## What to work on
Write out all of the records below precisely as given, omitting the images.

────

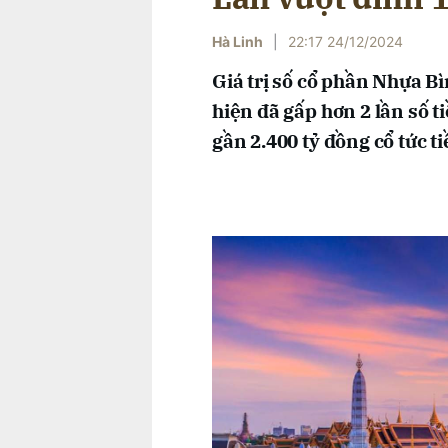
Hà Linh
|
22:17 24/12/2024
Giá trị số cổ phần Nhựa Bì
hiện đã gấp hơn 2 lần số 
gần 2.400 tỷ đồng cổ tức ti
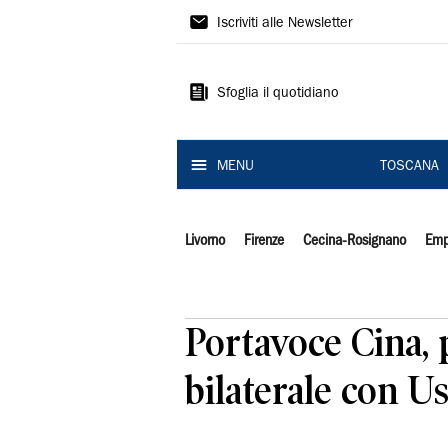
Il
Iscriviti alle Newsletter
Tirreno
Sfoglia il quotidiano
MENU
TOSCANA
Livorno
Firenze
Cecina-Rosignano
Emp
Portavoce Cina, 
bilaterale con U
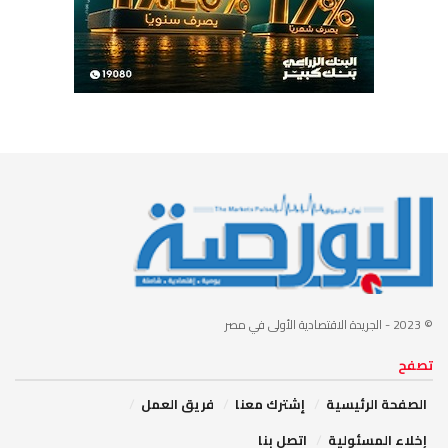
© 2023
- الجريدة الاقتصادية الأولى في مصر
تصفح
الصفحة الرئيسية
إشترك معنا
فريق العمل
إخلاء المسئولية
اتصل بنا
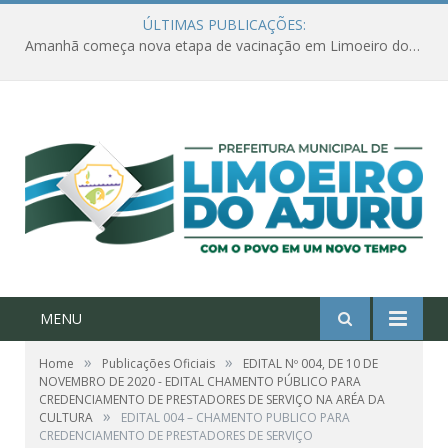
ÚLTIMAS PUBLICAÇÕES:
Amanhã começa nova etapa de vacinação em Limoeiro do Ajuru para idosos com 65 ou mais
MENU
»
»
Home
Publicações Oficiais
EDITAL Nº 004, DE 10 DE
NOVEMBRO DE 2020 - EDITAL CHAMENTO PÚBLICO PARA
CREDENCIAMENTO DE PRESTADORES DE SERVIÇO NA ARÉA DA
»
CULTURA
EDITAL 004 – CHAMENTO PUBLICO PARA
CREDENCIAMENTO DE PRESTADORES DE SERVIÇO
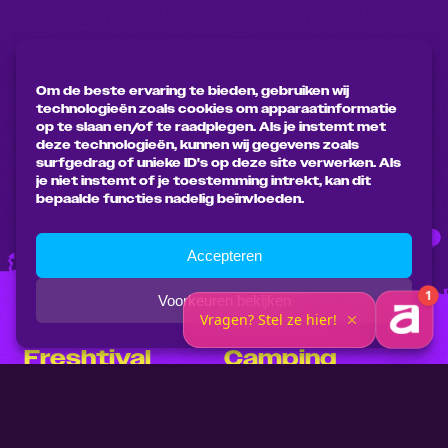
Om de beste ervaring te bieden, gebruiken wij
technologieën zoals cookies om apparaatinformatie
op te slaan en/of te raadplegen. Als je instemt met
deze technologieën, kunnen wij gegevens zoals
surfgedrag of unieke ID's op deze site verwerken. Als
je niet instemt of je toestemming intrekt, kan dit
bepaalde functies nadelig beïnvloeden.
Accepteren
Voorkeuren bekijken
Freshtival
Camping
Tickets 2027
Fresh Village
Ontdek Freshtival
Faciliteiten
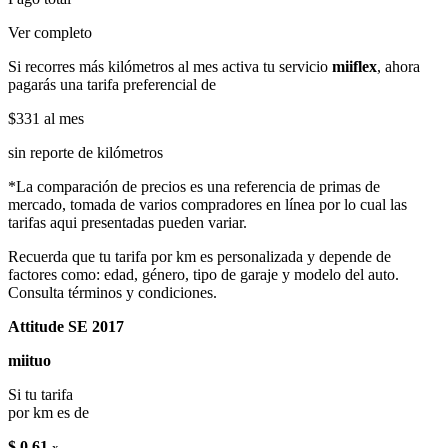
Ver completo
Si recorres más kilómetros al mes activa tu servicio
miiflex
, ahora
pagarás una tarifa preferencial de
$331
al mes
sin reporte de kilómetros
*La comparación de precios es una referencia de primas de
mercado, tomada de varios compradores en línea por lo cual las
tarifas aqui presentadas pueden variar.
Recuerda que tu tarifa por km es personalizada y depende de
factores como: edad, género, tipo de garaje y modelo del auto.
Consulta términos y condiciones.
Attitude SE 2017
miituo
Si tu tarifa
por km es de
$ 0.61
x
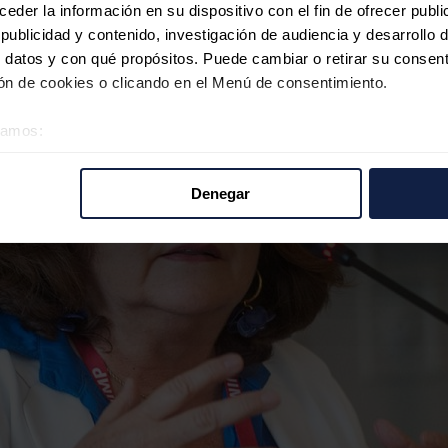
der la información en su dispositivo con el fin de ofrecer publi
ublicidad y contenido, investigación de audiencia y desarrollo d
 datos y con qué propósitos. Puede cambiar o retirar su consent
n de cookies o clicando en el Menú de consentimiento.
éramos:
 sobre su ubicación geográfica que puede tener una precisión d
tivo analizándolo activamente para buscar características específ
Denegar
re cómo se procesan sus datos personales y establezca sus pr
rar su consentimiento en cualquier momento en la Declaración d
b se usan para personalizar el contenido y los anuncios, ofrecer
s, compartimos información sobre el uso que haga del sitio web 
 análisis web, quienes pueden combinarla con otra información q
r del uso que haya hecho de sus servicios.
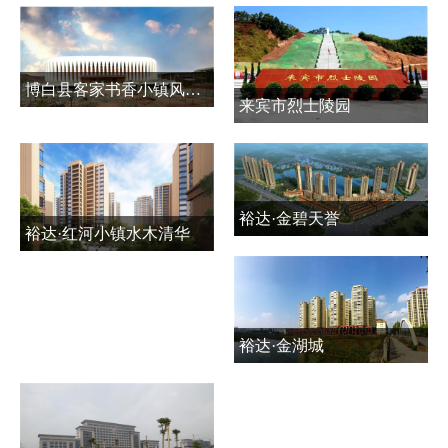
博白县客家书香小镇风情商贸城公共基础设施建设项目
来宾市烈士陵园
裕达·金碧天誉
裕达·红河小镇水木清华
裕达·金湖城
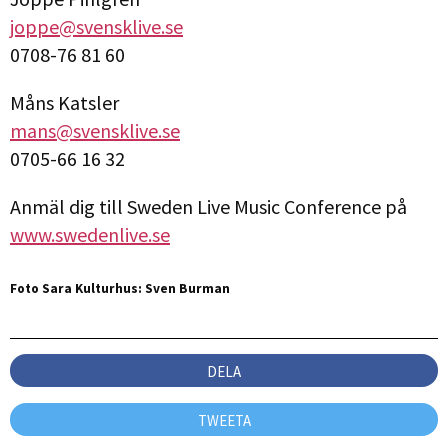
joppe@svensklive.se
0708-76 81 60
Måns Katsler
mans@svensklive.se
0705-66 16 32
Anmäl dig till Sweden Live Music Conference på
www.swedenlive.se
Foto Sara Kulturhus: Sven Burman
DELA
TWEETA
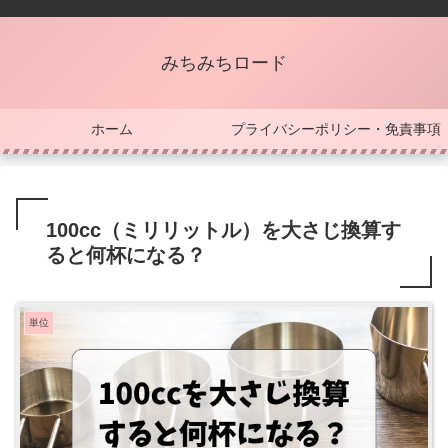
みちみちロード
ホーム
プライバシーポリシー・免責事項
100cc（ミリリットル）を大さじ換算す
ると何杯になる？
単位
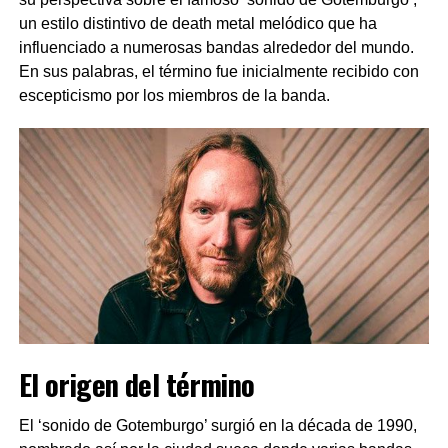
un estilo distintivo de death metal melódico que ha
influenciado a numerosas bandas alrededor del mundo.
En sus palabras, el término fue inicialmente recibido con
escepticismo por los miembros de la banda.
El origen del término
El ‘sonido de Gotemburgo’ surgió en la década de 1990,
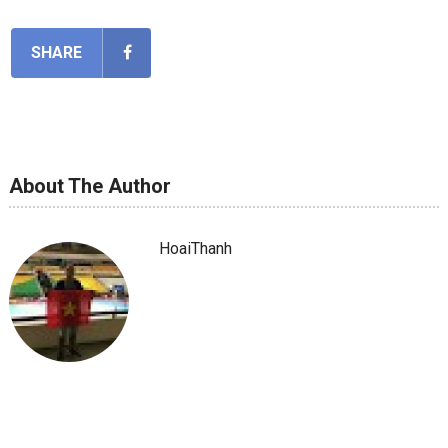
SHARE
About The Author
HoaiThanh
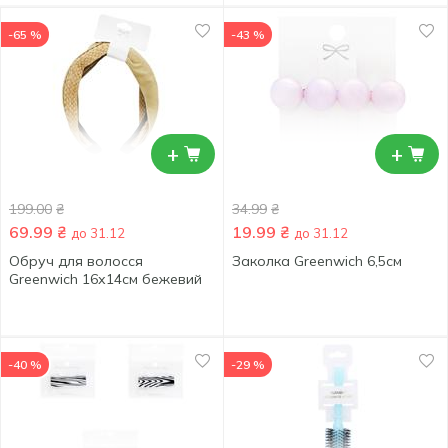
-65 %
-43 %
+
+
199.00
₴
34.99
₴
69.99
₴
19.99
₴
до 31.12
до 31.12
Обруч для волосся
Заколка Greenwich 6,5см
Greenwich 16х14см бежевий
-40 %
-29 %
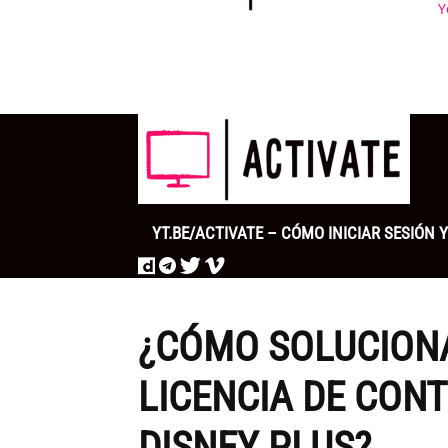
Y
YT.BE/ACTIVATE – CÓMO INICIAR SESIÓN
¿CÓMO SOLUCIONA
LICENCIA DE CON
DISNEY PLUS?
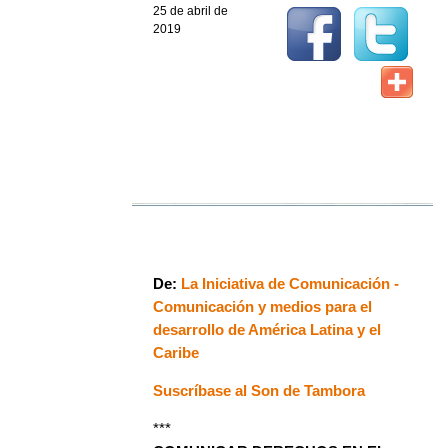
25 de abril de
2019
De:
La Iniciativa de Comunicación -
Comunicación y medios para el
desarrollo de América Latina y el
Caribe
Suscríbase al Son de Tambora
***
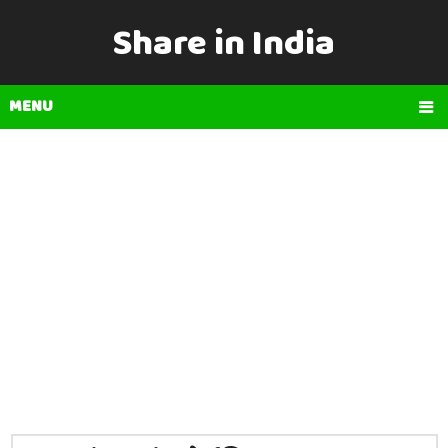
Share in India
MENU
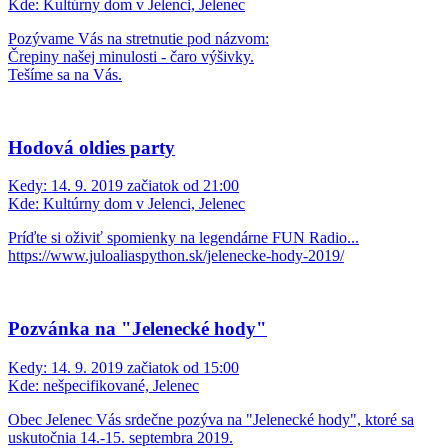
Kde:
Kultúrny dom v Jelenci, Jelenec
Pozývame Vás na stretnutie pod názvom:
Črepiny našej minulosti - čaro výšivky.
Tešíme sa na Vás.
Hodová oldies party
Kedy:
14. 9. 2019 začiatok od 21:00
Kde:
Kultúrny dom v Jelenci, Jelenec
Príďte si oživiť spomienky na legendárne FUN Radio...
https://www.juloaliaspython.sk/jelenecke-hody-2019/
Pozvánka na "Jelenecké hody"
Kedy:
14. 9. 2019 začiatok od 15:00
Kde:
nešpecifikované, Jelenec
Obec Jelenec Vás srdečne pozýva na "Jelenecké hody", ktoré sa
uskutočnia 14.-15. septembra 2019.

────

## Solution to this problem
Hà Linh
|
22:17 24/12/2024
Giá trị số cổ phần Nhựa Bì
hiện đã gấp hơn 2 lần số 
gần 2.400 tỷ đồng cổ tức ti
Il
Iscriviti alle Newsletter
Tirreno
Sfoglia il quotidiano
MENU
TOSCANA
Livorno
Firenze
Cecina-Rosignano
Emp
Portavoce Cina, 
bilaterale con U
© 2023
- الجريدة الاقتصادية الأولى في مصر
تصفح
الصفحة الرئيسية
إشترك معنا
فريق العمل
إخلاء المسئولية
اتصل بنا
ÚLTIMAS PUBLICAÇÕES:
Amanhã começa nova etapa de vacinação em Limoeiro do Ajuru para idosos com 65 ou mais
MENU
»
»
Home
Publicações Oficiais
EDITAL Nº 004, DE 10 DE
NOVEMBRO DE 2020 - EDITAL CHAMENTO PÚBLICO PARA
CREDENCIAMENTO DE PRESTADORES DE SERVIÇO NA ARÉA DA
»
CULTURA
EDITAL 004 – CHAMENTO PUBLICO PARA
CREDENCIAMENTO DE PRESTADORES DE SERVIÇO
Om de beste ervaring te bieden, gebruiken wij
technologieën zoals cookies om apparaatinformatie
op te slaan en/of te raadplegen. Als je instemt met
deze technologieën, kunnen wij gegevens zoals
surfgedrag of unieke ID's op deze site verwerken. Als
je niet instemt of je toestemming intrekt, kan dit
bepaalde functies nadelig beïnvloeden.
Accepteren
Voorkeuren bekijken
Freshtival
Camping
Tickets 2027
Fresh Village
Ontdek Freshtival
Faciliteiten
Ver completo
Si recorres más kilómetros al mes activa tu servicio
miiflex
, ahora
pagarás una tarifa preferencial de
$331
al mes
sin reporte de kilómetros
*La comparación de precios es una referencia de primas de
mercado, tomada de varios compradores en línea por lo cual las
tarifas aqui presentadas pueden variar.
Recuerda que tu tarifa por km es personalizada y depende de
factores como: edad, género, tipo de garaje y modelo del auto.
Consulta términos y condiciones.
Attitude SE 2017
miituo
Si tu tarifa
por km es de
$ 0.61
x
der la información en su dispositivo con el fin de ofrecer publi
ublicidad y contenido, investigación de audiencia y desarrollo d
 datos y con qué propósitos. Puede cambiar o retirar su consent
n de cookies o clicando en el Menú de consentimiento.
éramos:
 sobre su ubicación geográfica que puede tener una precisión d
tivo analizándolo activamente para buscar características específ
Denegar
re cómo se procesan sus datos personales y establezca sus pr
rar su consentimiento en cualquier momento en la Declaración d
b se usan para personalizar el contenido y los anuncios, ofrecer
s, compartimos información sobre el uso que haga del sitio web 
 análisis web, quienes pueden combinarla con otra información q
r del uso que haya hecho de sus servicios.
博白县客家书香小镇风情商贸城公共基础设施建设项目
来宾市烈士陵园
裕达·金碧天誉
裕达·红河小镇水木清华
裕达·金湖城
joppe@svensklive.se
0708-76 81 60
Måns Katsler
mans@svensklive.se
0705-66 16 32
Anmäl dig till Sweden Live Music Conference på
www.swedenlive.se
Foto Sara Kulturhus: Sven Burman
DELA
TWEETA
みちみちロード
ホーム
プライバシーポリシー・免責事項
100cc（ミリリットル）を大さじ換算す
ると何杯になる？
単位
un estilo distintivo de death metal melódico que ha
influenciado a numerosas bandas alrededor del mundo.
En sus palabras, el término fue inicialmente recibido con
escepticismo por los miembros de la banda.
El origen del término
El ‘sonido de Gotemburgo’ surgió en la década de 1990,
SHARE
About The Author
HoaiThanh
-65 %
-43 %
+
+
199.00
₴
34.99
₴
69.99
₴
19.99
₴
до 31.12
до 31.12
Обруч для волосся
Заколка Greenwich 6,5см
Greenwich 16х14см бежевий
-40 %
-29 %
Y
YT.BE/ACTIVATE – CÓMO INICIAR SESIÓN
¿CÓMO SOLUCIONA
LICENCIA DE CON
DISNEY PLUS?
25 de abril de
2019
De:
La Iniciativa de Comunicación -
Comunicación y medios para el
desarrollo de América Latina y el
Caribe
Suscríbase al Son de Tambora
***
Share in India
MENU
Kde:
Kultúrny dom v Jelenci, Jelenec
Pozývame Vás na stretnutie pod názvom:
Črepiny našej minulosti - čaro výšivky.
Tešíme sa na Vás.
Hodová oldies party
Kedy:
14. 9. 2019 začiatok od 21:00
Kde:
Kultúrny dom v Jelenci, Jelenec
Príďte si oživiť spomienky na legendárne FUN Radio...
https://www.juloaliaspython.sk/jelenecke-hody-2019/
Pozvánka na "Jelenecké hody"
Kedy:
14. 9. 2019 začiatok od 15:00
Kde:
nešpecifikované, Jelenec
Obec Jelenec Vás srdečne pozýva na "Jelenecké hody", ktoré sa
uskutočnia 14.-15. septembra 2019.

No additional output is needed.